K8SSAND-1180 ⁃ How do we gracefully increase storage capacity via cass-operator while Cass Datacenter, Statefulset etc are in service with incoming workloads #263

mparikhcloudbeds · 2022-01-20T12:45:40Z

Following the below thread, wanted to get an update:
https://community.datastax.com/questions/12269/index.html

Environment:

AWS EKS and AWS EBS
Cass-Operator : 1.9
Server Image : DSE 6.8.18 and/or OSS 3.11.11

┆Issue is synchronized with this Jira Task by Unito
┆friendlyId: K8SSAND-1180
┆priority: Medium

burmanm · 2022-01-21T15:07:30Z

Hi, does your PV provider support PVC volume expansion?

mparikhcloudbeds · 2022-01-22T20:03:00Z

Hi, does your PV provider support PVC volume expansion?

@burmanm - Yes, the storage class that we are using has the following property.
allowVolumeExpansion: true

mparikhcloudbeds · 2022-01-28T12:53:01Z

@burmanm - Following up to see if there's an update on this?

burmanm · 2022-01-28T13:56:08Z

Hey, sorry. The process of expanding a PVC with StatefulSets is a bit tricky and involves manual operations (restriction of Kubernetes). Sadly my local instance did not support the feature, but I'll try to create an example shortly with documented steps.
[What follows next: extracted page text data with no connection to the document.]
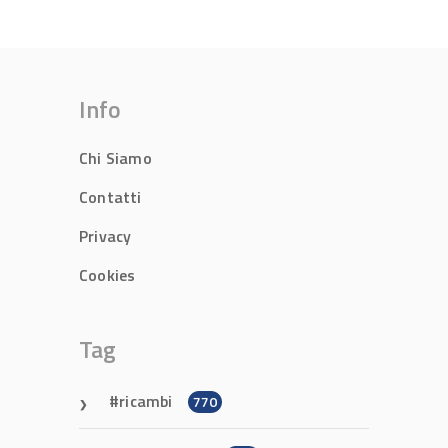
Info
Chi Siamo
Contatti
Privacy
Cookies
Tag
ricambi
770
mparikhcloudbeds · 2022-01-28T14:50:24Z

thnx @burmanm .

Is this something on the roadmap of cass-operator project?

bradfordcp · 2022-04-12T05:41:03Z

It's a feature we would like to see, but unfortunately has not been scheduled yet. We have identified the steps to resolve the issue, but it will require a bit of time to implement.

counter2015 · 2022-05-06T06:40:10Z

Hey, sorry. The process of expanding a PVC with StatefulSets is a bit tricky and involves manual operations (restriction of Kubernetes). Sadly my local instance did not support the feature, but I'll try to create an example shortly with documented steps.
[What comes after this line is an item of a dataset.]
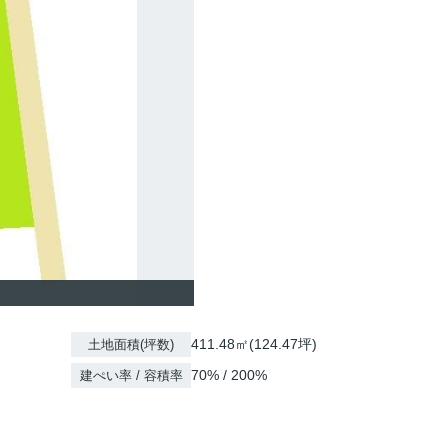
411.48㎡(124.47坪)
土地面積(坪数)
70% / 200%
建ぺい率 / 容積率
@burmanm Could you provide more details about this?
I have a 4 node cluster and there disk usage is almost full.
A workaround is to add nodes in cluster, and the data will rebalanced, and cleanup auto.
But it is a waste of cpu and memory resources.

discostur · 2022-06-09T10:06:38Z

@counter2015 you can easily upgrade your storage manually:

set new storage capacity in your PVC
restart the cassandra pods one by one

Then, your PVCs should automatically get resized by your storage csi.

counter2015 · 2022-06-09T10:28:18Z

@discostur I am not sure if the PVC capactity will be changed by operator after I edit datacenter yaml file.
Finally, I incresed storage capacity by creating a new datacenter and migrating data from old dc1 to new dc2.

discostur · 2022-06-09T15:08:50Z

@counter2015 no it does not! i edited my datacenter yaml file and nothing was changed in the pvc / pv. So i edited the pvc manually and the storage was resized ...

jsanda · 2022-06-17T03:51:32Z

The process is actually a bit more involved to do it safely.

First, we need to delete the StatefulSet without deleting the pods. This can be done for example with kubectl delete --cascade=false.

Next, make sure that persistentVolumeReclaimPolicy on the PV is set to Retain. Remove the claim reference. Then delete the PVC.

Now go ahead expand the volume and update the capacity in the PV spec.

Create new PVC that will bind to the PV. The name of the PVC needs to be the same as the name of the old one.

Lastly, recreate the StatefulSet. The StatefulSet controller find the existing PVCs and pods. The StatefulSet will immediately move into the ready state (assuming the pods are ready).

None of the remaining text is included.